(Extracted page text data)
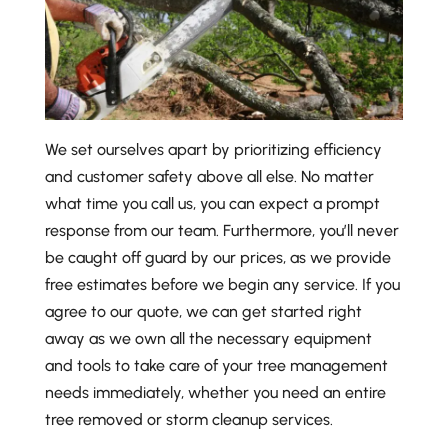
We set ourselves apart by prioritizing efficiency
and customer safety above all else. No matter
what time you call us, you can expect a prompt
response from our team. Furthermore, you’ll never
be caught off guard by our prices, as we provide
free estimates before we begin any service. If you
agree to our quote, we can get started right
away as we own all the necessary equipment
and tools to take care of your tree management
needs immediately, whether you need an entire
tree removed or storm cleanup services.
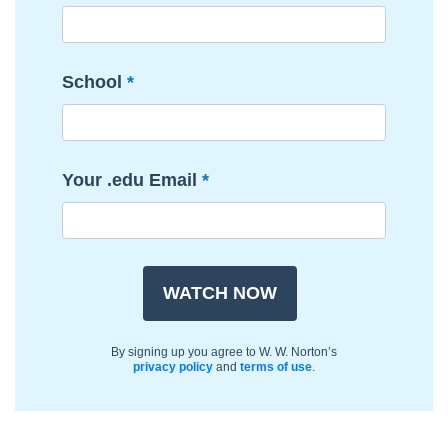
School
Your .edu Email
By signing up you agree to W. W. Norton’s
privacy policy
and
terms of use
.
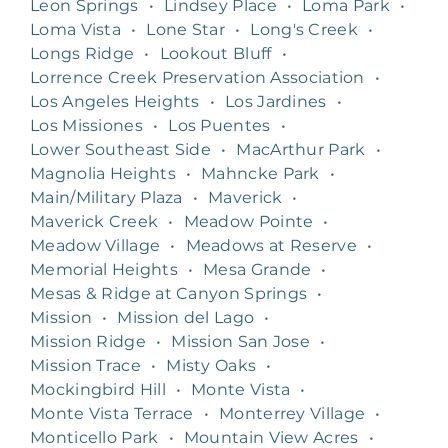
Leon Springs
•
Lindsey Place
•
Loma Park
•
Loma Vista
•
Lone Star
•
Long's Creek
•
Longs Ridge
•
Lookout Bluff
•
Lorrence Creek Preservation Association
•
Los Angeles Heights
•
Los Jardines
•
Los Missiones
•
Los Puentes
•
Lower Southeast Side
•
MacArthur Park
•
Magnolia Heights
•
Mahncke Park
•
Main/Military Plaza
•
Maverick
•
Maverick Creek
•
Meadow Pointe
•
Meadow Village
•
Meadows at Reserve
•
Memorial Heights
•
Mesa Grande
•
Mesas & Ridge at Canyon Springs
•
Mission
•
Mission del Lago
•
Mission Ridge
•
Mission San Jose
•
Mission Trace
•
Misty Oaks
•
Mockingbird Hill
•
Monte Vista
•
Monte Vista Terrace
•
Monterrey Village
•
Monticello Park
•
Mountain View Acres
•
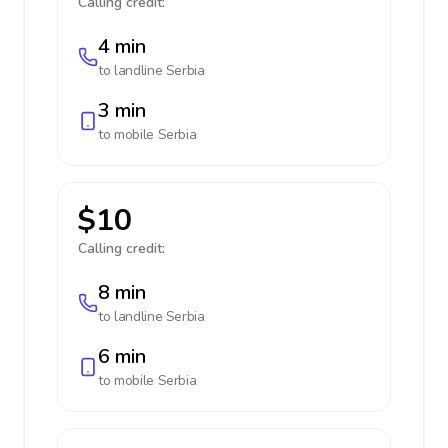
Calling credit:
4 min
to landline
Serbia
3 min
to mobile
Serbia
$10
Calling credit:
8 min
to landline
Serbia
6 min
to mobile
Serbia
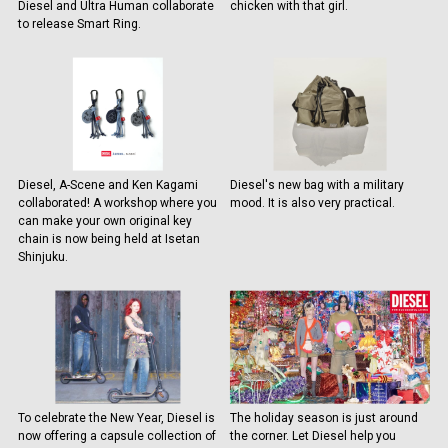
Diesel and Ultra Human collaborate
chicken with that girl.
to release Smart Ring.
Diesel, A-Scene and Ken Kagami
Diesel's new bag with a military
collaborated! A workshop where you
mood. It is also very practical.
can make your own original key
chain is now being held at Isetan
Shinjuku.
To celebrate the New Year, Diesel is
The holiday season is just around
now offering a capsule collection of
the corner. Let Diesel help you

■ Exercise
Since the pictures are not wanted, copy only the text of the records above, exactly.

■ Solution to the problem
We set ourselves apart by prioritizing efficiency
and customer safety above all else. No matter
what time you call us, you can expect a prompt
response from our team. Furthermore, you’ll never
be caught off guard by our prices, as we provide
free estimates before we begin any service. If you
agree to our quote, we can get started right
away as we own all the necessary equipment
and tools to take care of your tree management
needs immediately, whether you need an entire
tree removed or storm cleanup services.
School
Your .edu Email
By signing up you agree to W. W. Norton’s
privacy policy
and
terms of use
.
Leon Springs
•
Lindsey Place
•
Loma Park
•
Loma Vista
•
Lone Star
•
Long's Creek
•
Longs Ridge
•
Lookout Bluff
•
Lorrence Creek Preservation Association
•
Los Angeles Heights
•
Los Jardines
•
Los Missiones
•
Los Puentes
•
Lower Southeast Side
•
MacArthur Park
•
Magnolia Heights
•
Mahncke Park
•
Main/Military Plaza
•
Maverick
•
Maverick Creek
•
Meadow Pointe
•
Meadow Village
•
Meadows at Reserve
•
Memorial Heights
•
Mesa Grande
•
Mesas & Ridge at Canyon Springs
•
Mission
•
Mission del Lago
•
Mission Ridge
•
Mission San Jose
•
Mission Trace
•
Misty Oaks
•
Mockingbird Hill
•
Monte Vista
•
Monte Vista Terrace
•
Monterrey Village
•
Monticello Park
•
Mountain View Acres
•
Calling credit:
4 min
to landline
Serbia
3 min
to mobile
Serbia
$10
Calling credit:
8 min
to landline
Serbia
6 min
to mobile
Serbia
Diesel and Ultra Human collaborate
chicken with that girl.
to release Smart Ring.
Diesel, A-Scene and Ken Kagami
Diesel's new bag with a military
collaborated! A workshop where you
mood. It is also very practical.
can make your own original key
chain is now being held at Isetan
Shinjuku.
To celebrate the New Year, Diesel is
The holiday season is just around
now offering a capsule collection of
the corner. Let Diesel help you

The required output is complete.